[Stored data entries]
*** Begin section ***

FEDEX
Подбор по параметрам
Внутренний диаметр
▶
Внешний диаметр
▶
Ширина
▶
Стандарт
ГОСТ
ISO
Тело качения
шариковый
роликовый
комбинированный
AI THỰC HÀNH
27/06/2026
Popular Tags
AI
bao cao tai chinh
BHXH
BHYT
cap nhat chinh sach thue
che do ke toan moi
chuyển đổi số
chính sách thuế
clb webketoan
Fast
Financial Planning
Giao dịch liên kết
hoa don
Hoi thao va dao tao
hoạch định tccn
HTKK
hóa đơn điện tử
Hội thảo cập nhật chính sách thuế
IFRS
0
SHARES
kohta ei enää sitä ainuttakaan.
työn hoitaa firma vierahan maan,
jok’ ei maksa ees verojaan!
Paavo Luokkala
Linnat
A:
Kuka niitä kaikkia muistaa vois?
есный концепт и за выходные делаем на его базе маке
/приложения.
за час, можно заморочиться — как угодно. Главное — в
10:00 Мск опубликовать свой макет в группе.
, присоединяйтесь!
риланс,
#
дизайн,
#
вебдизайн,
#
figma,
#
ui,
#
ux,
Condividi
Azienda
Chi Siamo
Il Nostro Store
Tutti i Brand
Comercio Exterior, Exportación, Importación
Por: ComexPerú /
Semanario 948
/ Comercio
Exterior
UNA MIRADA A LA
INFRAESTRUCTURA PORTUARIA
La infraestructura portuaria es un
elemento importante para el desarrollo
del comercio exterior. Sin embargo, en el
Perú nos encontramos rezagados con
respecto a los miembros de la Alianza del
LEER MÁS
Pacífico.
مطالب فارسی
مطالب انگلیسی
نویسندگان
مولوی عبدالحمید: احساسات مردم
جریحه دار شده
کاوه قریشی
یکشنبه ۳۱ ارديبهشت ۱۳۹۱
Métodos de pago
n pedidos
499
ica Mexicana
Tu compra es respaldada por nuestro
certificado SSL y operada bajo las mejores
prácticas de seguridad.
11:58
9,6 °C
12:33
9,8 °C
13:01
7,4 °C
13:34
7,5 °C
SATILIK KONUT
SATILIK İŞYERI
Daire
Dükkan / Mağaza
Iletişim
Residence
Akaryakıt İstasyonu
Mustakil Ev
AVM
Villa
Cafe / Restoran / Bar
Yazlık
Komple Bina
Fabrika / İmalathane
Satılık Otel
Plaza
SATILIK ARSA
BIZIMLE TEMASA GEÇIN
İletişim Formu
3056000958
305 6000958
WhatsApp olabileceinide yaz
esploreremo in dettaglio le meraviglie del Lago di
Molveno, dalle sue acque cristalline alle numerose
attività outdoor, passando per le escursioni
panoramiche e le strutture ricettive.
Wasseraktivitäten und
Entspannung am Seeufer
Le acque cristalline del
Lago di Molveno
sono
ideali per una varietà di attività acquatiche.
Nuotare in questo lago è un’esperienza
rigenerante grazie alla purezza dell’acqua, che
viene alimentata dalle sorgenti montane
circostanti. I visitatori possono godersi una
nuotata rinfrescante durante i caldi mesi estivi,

*** End section ***
*** Begin section ***

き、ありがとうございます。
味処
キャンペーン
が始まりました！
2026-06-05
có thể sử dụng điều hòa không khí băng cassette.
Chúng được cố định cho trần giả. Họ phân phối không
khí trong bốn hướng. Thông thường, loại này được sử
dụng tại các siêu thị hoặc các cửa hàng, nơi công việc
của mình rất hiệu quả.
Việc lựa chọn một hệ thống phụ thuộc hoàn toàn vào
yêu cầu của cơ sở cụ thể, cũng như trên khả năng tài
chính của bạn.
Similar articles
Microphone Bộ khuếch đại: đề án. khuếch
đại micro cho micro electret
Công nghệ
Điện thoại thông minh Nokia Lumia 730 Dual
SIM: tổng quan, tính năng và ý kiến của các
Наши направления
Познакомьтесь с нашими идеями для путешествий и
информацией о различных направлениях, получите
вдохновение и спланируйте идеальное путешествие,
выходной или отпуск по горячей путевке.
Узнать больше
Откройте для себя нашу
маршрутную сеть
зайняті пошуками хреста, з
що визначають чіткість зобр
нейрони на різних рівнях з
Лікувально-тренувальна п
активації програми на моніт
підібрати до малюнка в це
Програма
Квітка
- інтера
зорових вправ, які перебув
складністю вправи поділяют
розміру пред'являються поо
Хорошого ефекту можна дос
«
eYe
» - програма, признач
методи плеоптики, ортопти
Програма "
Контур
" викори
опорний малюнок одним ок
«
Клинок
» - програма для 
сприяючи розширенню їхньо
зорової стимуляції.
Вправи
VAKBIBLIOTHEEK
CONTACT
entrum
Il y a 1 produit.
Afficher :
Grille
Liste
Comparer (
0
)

*** End section ***

• _AIM OF THE TASK_: Find the line with "вдохновение и спланируйте" in the entries above. Retype it and each line after it, exactly, through the line with "Лікувально-тренувальна п", and stop there.

• _TASK RESULT_:
вдохновение и спланируйте идеальное путешествие,
выходной или отпуск по горячей путевке.
Узнать больше
Откройте для себя нашу
маршрутную сеть
зайняті пошуками хреста, з
що визначають чіткість зобр
нейрони на різних рівнях з
Лікувально-тренувальна п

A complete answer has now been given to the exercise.